André Ventura diz que retirará a moção de censura se Marta Temido e Pedro Nuno Santos saírem do Governo.

O Chega vai avançar com uma moção de censura ao Governo. A informação foi avançada pelo líder do partido numa comunicação aos jornalistas, na Assembleia da República, após reunião do grupo parlamentar. A decisão foi tomada depois da polémica com o aeroporto, com António Costa a revogar o despacho do Ministério de Pedro Nuno Santos, e também devido à crise na saúde.

André Ventura adiantou ainda que decidiram "após análise interna, avançar com uma moção de censura", dando conta de que o Presidente da República e o presidente da Assembleia da República já estão informados da decisão.

O líder do Chega defende que as palavras de Marcelo Rebelo de Sousa, depois da polémica entre Pedro Nuno Santos e António Costa, "mostram que a maioria absoluta se está a desorientar e a desorganizar", embora o Presidente da República "não queira usar a bomba atómica", referindo-se à dissolução do Governo.

"Nas palavras do Presidente da República está um claro ato de censura, e as moções de censura servem para isso: quer em maioria absoluta ou minoria, servem para passar um cartão de censura ao Governo", diz, apelando à oposição que se junte ao Chega, e "até alguns deputados socialistas que já criticaram o Governo".

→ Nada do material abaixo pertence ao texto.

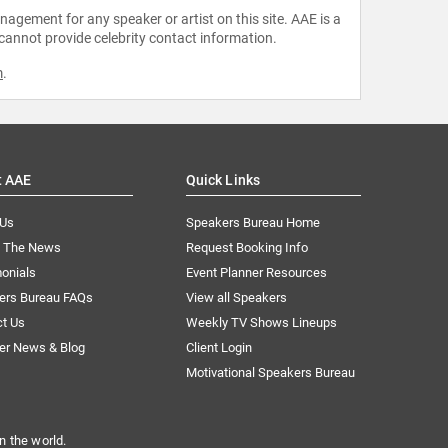
agement for any speaker or artist on this site. AAE is a
 cannot provide celebrity contact information.
m
.
t AAE
Quick Links
 Us
Speakers Bureau Home
n The News
Request Booking Info
onials
Event Planner Resources
ers Bureau FAQs
View all Speakers
ct Us
Weekly TV Shows Lineups
er News & Blog
Client Login
Motivational Speakers Bureau
n the world.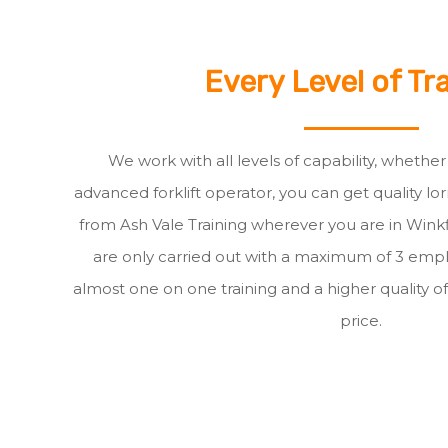
Every Level of Tr
We work with all levels of capability, whethe
advanced forklift operator, you can get quality lor
from Ash Vale Training wherever you are in Winkfie
are only carried out with a maximum of 3 empl
almost one on one training and a higher quality of
price.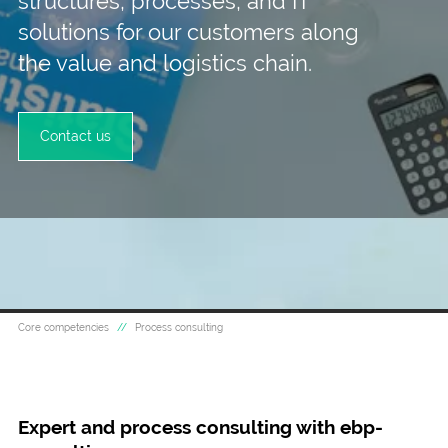
structures, processes, and IT
solutions for our customers along
the value and logistics chain.
Contact us
Core competencies
Process consulting
Expert and process consulting with ebp-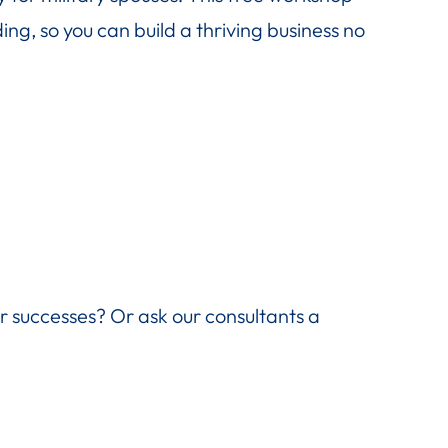
ng, so you can build a thriving business no
ir successes? Or ask our consultants a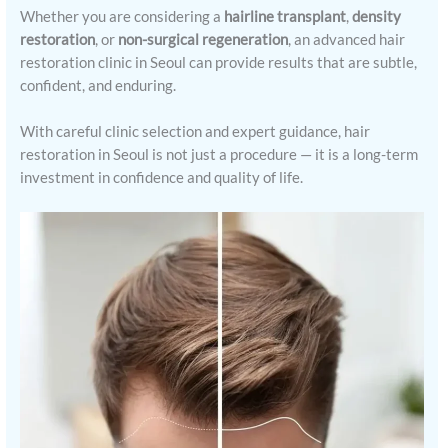
Whether you are considering a
hairline transplant
,
density
restoration
, or
non-surgical regeneration
, an advanced hair
restoration clinic in Seoul can provide results that are subtle,
confident, and enduring.
With careful clinic selection and expert guidance, hair
restoration in Seoul is not just a procedure — it is a long-term
investment in confidence and quality of life.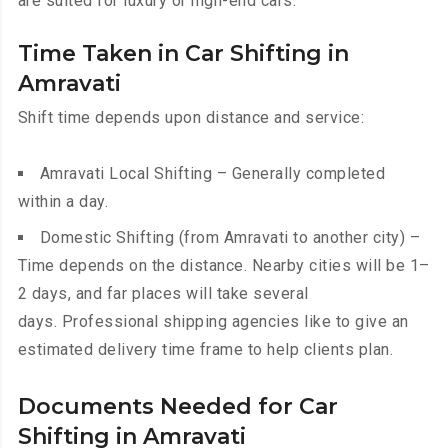
are suited for luxury or high-end cars.
Time Taken in Car Shifting in
Amravati
Shift time depends upon distance and service:
Amravati Local Shifting – Generally completed
within a day.
Domestic Shifting (from Amravati to another city) –
Time depends on the distance. Nearby cities will be 1–
2 days, and far places will take several
days. Professional shipping agencies like to give an
estimated delivery time frame to help clients plan.
Documents Needed for Car
Shifting in Amravati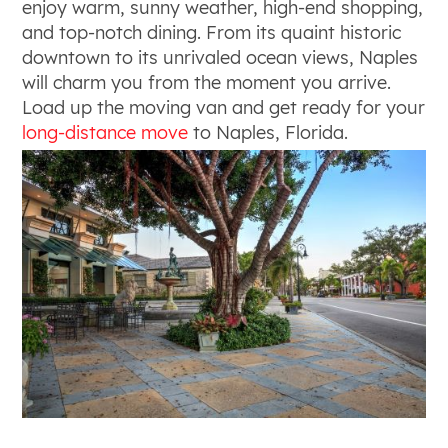
enjoy warm, sunny weather, high-end shopping,
and top-notch dining. From its quaint historic
downtown to its unrivaled ocean views, Naples
will charm you from the moment you arrive.
Load up the moving van and get ready for your
long-distance move
to Naples, Florida.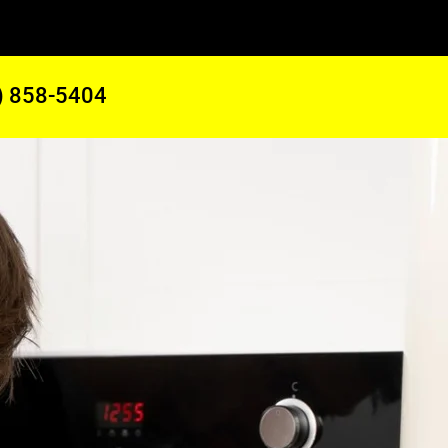
) 858-5404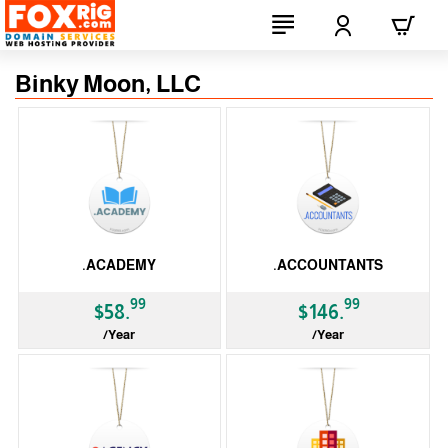
Binky Moon, LLC
.ACADEMY
.ACCOUNTANTS
99
99
$58.
$146.
/Year
/Year
gTLD
gTLD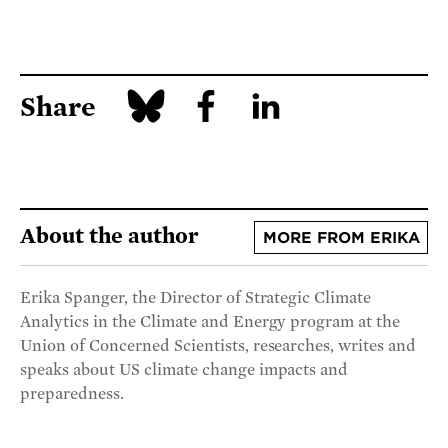
Share
About the author
MORE FROM ERIKA
Erika Spanger, the Director of Strategic Climate
Analytics in the Climate and Energy program at the
Union of Concerned Scientists, researches, writes and
speaks about US climate change impacts and
preparedness.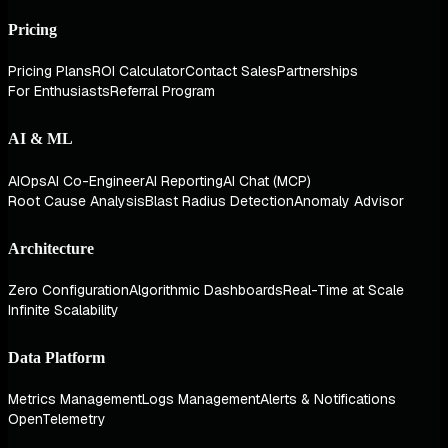
Pricing
Pricing Plans
ROI Calculator
Contact Sales
Partnerships
For Enthusiasts
Referral Program
AI & ML
AIOps
AI Co-Engineer
AI Reporting
AI Chat (MCP)
Root Cause Analysis
Blast Radius Detection
Anomaly Advisor
Architecture
Zero Configuration
Algorithmic Dashboards
Real-Time at Scale
Infinite Scalability
Data Platform
Metrics Management
Logs Management
Alerts & Notifications
OpenTelemetry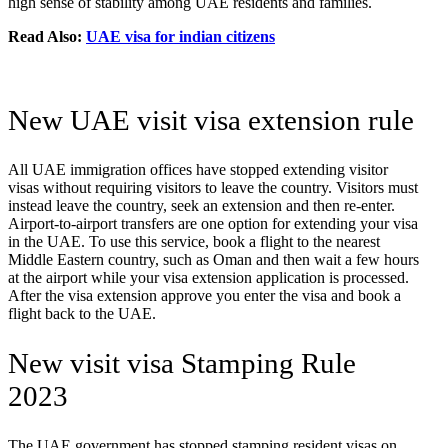
high sense of stability among UAE residents and families.
Read Also:
UAE visa for indian citizens
New UAE visit visa extension rule
All UAE immigration offices have stopped extending visitor
visas without requiring visitors to leave the country. Visitors must
instead leave the country, seek an extension and then re-enter.
Airport-to-airport transfers are one option for extending your visa
in the UAE. To use this service, book a flight to the nearest
Middle Eastern country, such as Oman and then wait a few hours
at the airport while your visa extension application is processed.
After the visa extension approve you enter the visa and book a
flight back to the UAE.
New visit visa Stamping Rule
2023
The UAE government has stopped stamping resident visas on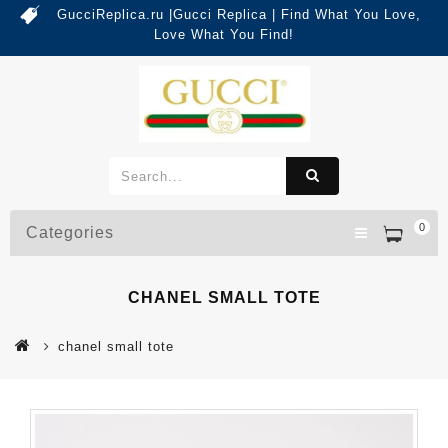
GucciReplica.ru |Gucci Replica | Find What You Love,
Love What You Find!
0
Categories
CHANEL SMALL TOTE
chanel small tote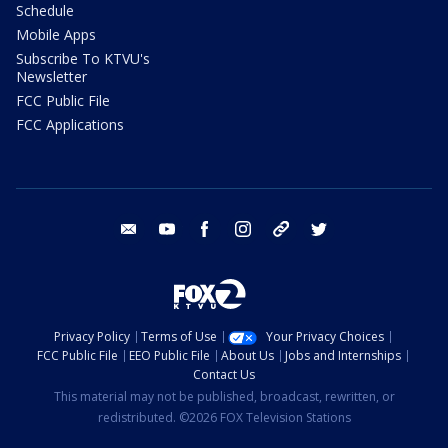
Schedule
Mobile Apps
Subscribe To KTVU's
Newsletter
FCC Public File
FCC Applications
email
youtube
facebook
instagram
tik tok
twitter
Privacy Policy
Terms of Use
Your Privacy Choices
FCC Public File
EEO Public File
About Us
Jobs and Internships
Contact Us
This material may not be published, broadcast, rewritten, or
redistributed. ©2026 FOX Television Stations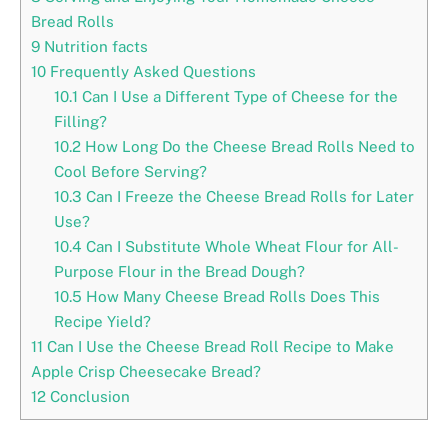
Bread Rolls
9
Nutrition facts
10
Frequently Asked Questions
10.1
Can I Use a Different Type of Cheese for the
Filling?
10.2
How Long Do the Cheese Bread Rolls Need to
Cool Before Serving?
10.3
Can I Freeze the Cheese Bread Rolls for Later
Use?
10.4
Can I Substitute Whole Wheat Flour for All-
Purpose Flour in the Bread Dough?
10.5
How Many Cheese Bread Rolls Does This
Recipe Yield?
11
Can I Use the Cheese Bread Roll Recipe to Make
Apple Crisp Cheesecake Bread?
12
Conclusion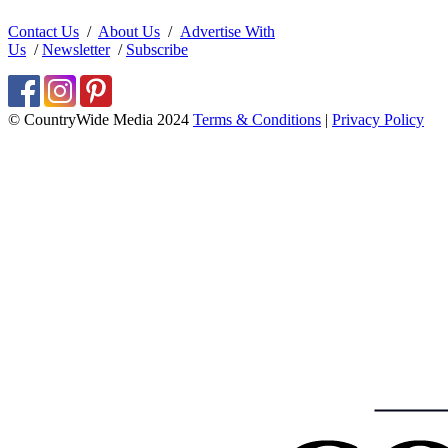
Contact Us
/
About Us
/
Advertise With
Us
/
Newsletter
/
Subscribe
© CountryWide Media 2024
Terms & Conditions
|
Privacy Policy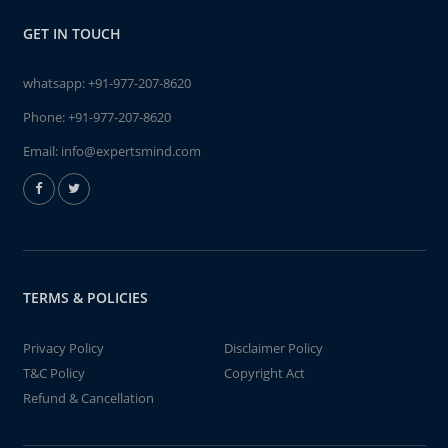
GET IN TOUCH
whatsapp:
+91-977-207-8620
Phone:
+91-977-207-8620
Email:
info@expertsmind.com
TERMS & POLICIES
Privacy Policy
Disclaimer Policy
T&C Policy
Copyright Act
Refund & Cancellation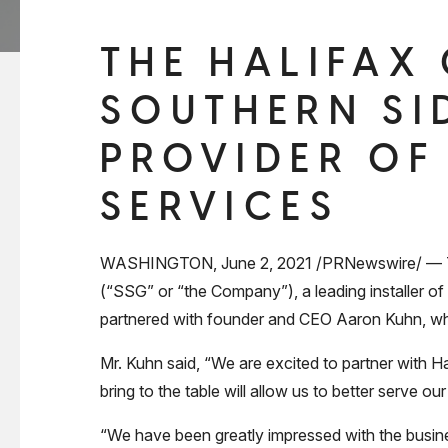
THE HALIFAX
SOUTHERN SI
PROVIDER OF
SERVICES
WASHINGTON, June 2, 2021 /PRNewswire/ — The 
(“SSG” or “the Company”), a leading installer of
partnered with founder and CEO Aaron Kuhn, who 
Mr. Kuhn said, “We are excited to partner with H
bring to the table will allow us to better serve 
“We have been greatly impressed with the busine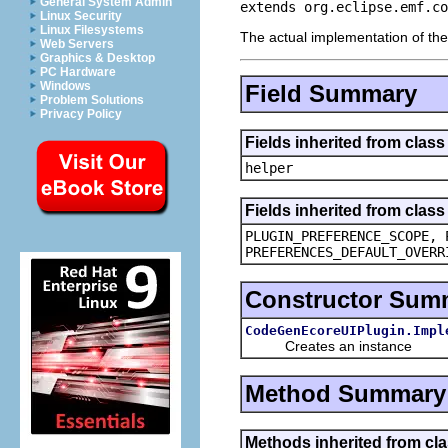
General System Admin
extends org.eclipse.emf.co
Linux Security
Linux Filesystems
The actual implementation of th
Web Servers
Graphics & Desktop
PC Hardware
Windows
Field Summary
Problem Solutions
Privacy Policy
Fields inherited from cla
helper
Fields inherited from class
PLUGIN_PREFERENCE_SCOPE, 
PREFERENCES_DEFAULT_OVERR
Constructor Sum
CodeGenEcoreUIPlugin.Impl
Creates an instance
Method Summary
Methods inherited from cl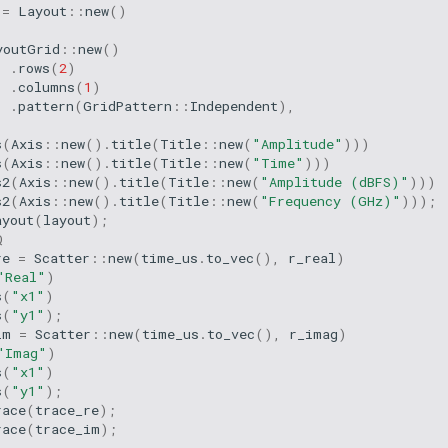
=
Layout
::
new
()
youtGrid
::
new
()
.
rows
(
2
)
.
columns
(
1
)
.
pattern
(
GridPattern
::
Independent
),
s
(
Axis
::
new
().
title
(
Title
::
new
(
"Amplitude"
)))
s
(
Axis
::
new
().
title
(
Title
::
new
(
"Time"
)))
s2
(
Axis
::
new
().
title
(
Title
::
new
(
"Amplitude (dBFS)"
)))
s2
(
Axis
::
new
().
title
(
Title
::
new
(
"Frequency (GHz)"
)));
ayout
(
layout
);
Q
re
=
Scatter
::
new
(
time_us
.
to_vec
(),
r_real
)
"Real"
)
s
(
"x1"
)
s
(
"y1"
);
im
=
Scatter
::
new
(
time_us
.
to_vec
(),
r_imag
)
"Imag"
)
s
(
"x1"
)
s
(
"y1"
);
race
(
trace_re
);
race
(
trace_im
);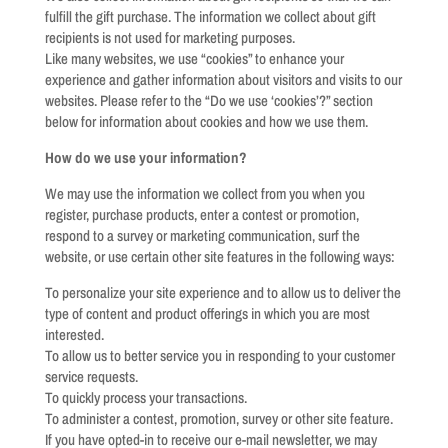
fulfill the gift purchase. The information we collect about gift
recipients is not used for marketing purposes.
Like many websites, we use “cookies” to enhance your
experience and gather information about visitors and visits to our
websites. Please refer to the “Do we use ‘cookies’?” section
below for information about cookies and how we use them.
How do we use your information?
We may use the information we collect from you when you
register, purchase products, enter a contest or promotion,
respond to a survey or marketing communication, surf the
website, or use certain other site features in the following ways:
To personalize your site experience and to allow us to deliver the
type of content and product offerings in which you are most
interested.
To allow us to better service you in responding to your customer
service requests.
To quickly process your transactions.
To administer a contest, promotion, survey or other site feature.
If you have opted-in to receive our e-mail newsletter, we may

André Ventura afirma, no entanto, que se António Costa demitir a ministra da Saúde, Marta Temido, e o ministro da Habitação e das Infraestruturas, Pedro Nuno Santos, o Chega retira a moção de censura ao Governo.

"Se António Costa e o Governo procederem à remodelação governamental que o país pede, o Chega retira a moção de censura. Se não o fizer, levará até ao fim", explicando que, ao contrário de "outros países na Europa", a Constituição portuguesa não permite moções de censura apenas a ministros.